Is it wrong that I’m muttering “For God’s sake, Tolly, you’re a slasher, get on with killing someone why don’t ya?“
60%
Oh dear, this book is starting to remind of the ‘concept albums’ college bands like Emerson Lake and Palmer, Genesis and Yes pumped out back in the 70s. The concepts were interesting and the execution was skilful BUT the emotion was absent.
I’m tired of Tolly’s introspection about his transformation into a Slasher, which seems to be the equivalent of being bitten by a werewolf. I’m also becoming bored by the laboured inclusion of 1980s pop culture. It feels less like period authenticity and more like clumsy product placement.
65%
I’m struggling with this book now and my own reaction puzzles me
How is it that I can accept Elena Michaels being turned into a werewolf by a bite and Peter Parker gaining superpowers after being bitten by a radioactive spider, so why is it so hard to accept a drop of blood turning Tolly Driver into a Slasher?

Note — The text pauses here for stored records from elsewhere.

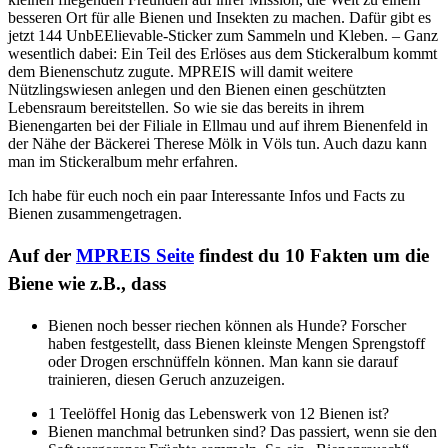
besseren Ort für alle Bienen und Insekten zu machen. Dafür gibt es
jetzt 144 UnbEElievable-Sticker zum Sammeln und Kleben. – Ganz
wesentlich dabei: Ein Teil des Erlöses aus dem Stickeralbum kommt
dem Bienenschutz zugute. MPREIS will damit weitere
Nützlingswiesen anlegen und den Bienen einen geschützten
Lebensraum bereitstellen. So wie sie das bereits in ihrem
Bienengarten bei der Filiale in Ellmau und auf ihrem Bienenfeld in
der Nähe der Bäckerei Therese Mölk in Völs tun. Auch dazu kann
man im Stickeralbum mehr erfahren.
Ich habe für euch noch ein paar Interessante Infos und Facts zu
Bienen zusammengetragen.
Auf der
MPREIS Seite
findest du
10 Fakten um die
Biene
wie z.B., dass
Bienen noch besser riechen können als Hunde? Forscher
haben festgestellt, dass Bienen kleinste Mengen Sprengstoff
oder Drogen erschnüffeln können. Man kann sie darauf
trainieren, diesen Geruch anzuzeigen.
1 Teelöffel Honig das Lebenswerk von 12 Bienen ist?
Bienen manchmal betrunken sind? Das passiert, wenn sie den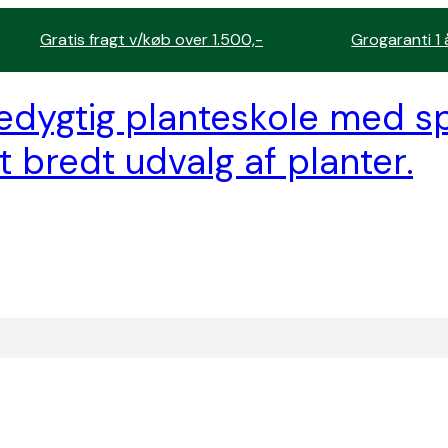
Gratis fragt v/køb over 1.500,-
Grogaranti 1 
edygtig planteskole med sp
t bredt udvalg af planter.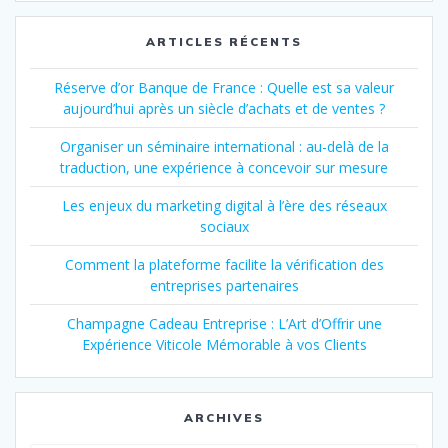
ARTICLES RÉCENTS
Réserve d’or Banque de France : Quelle est sa valeur
aujourd’hui après un siècle d’achats et de ventes ?
Organiser un séminaire international : au-delà de la
traduction, une expérience à concevoir sur mesure
Les enjeux du marketing digital à l’ère des réseaux
sociaux
Comment la plateforme facilite la vérification des
entreprises partenaires
Champagne Cadeau Entreprise : L’Art d’Offrir une
Expérience Viticole Mémorable à vos Clients
ARCHIVES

I can think of three reasons:
- Because Slashers seem more made up than werewolves and superheroes. Yeah, I know they’re all fictional but werewolves are an ancient myth and superheroes seem to have been around forever. Everyone recognises werewolves and superheroes. Slashers live only in the imaginations of 80s movie buffs, Film students and horror novel enthusiasts.
- Because Tolly Driver seems too real to transform into a Slasher thing. Tolly comes across as a normal(ish) seventeen-year-old white boy from a small town in West Texas in 1989. It’s hard to see why he’d be Slasher material. Yeah, I know that might be the whole point- that the unfairness of it all is what makes it tragic – but it doesn’t make it any easier to accept.
- Because it feels like Stephen Graham Jones is just playing with ideas and with me. Nothing wrong with a writer being playful except but for me, it’s translating into unconvincing.
100%
Wow, I almost set this book aside at the 70% mark because I wasn’t engaged with any of the characters (well, except Amber. What kind of person wouldn’t be engaged with Amber?). I was watching Tolly do his gory slasher thing and I was bored. I didn’t care about Tolly or the people he was killing. There was no tension and, on my part, very little belief. It was about as exciting as being walked through a mathematical proof.
I’m glad I didn’t set it aside though because, in the last 15% of the book, everything got real and personal. I won’t say why because that would spoil the surprise. Although it wasn’t the surprise that mattered most to me, it was the emotional intensity of the situation. Suddenly I cared what choices Tolly made and who got to live or die. I was impressed with the way the final confrontation worked out but what pushed me from impressed to emotionally gutted was what Tolly did in the final scene. I didn’t see that coming but it made everything feel real.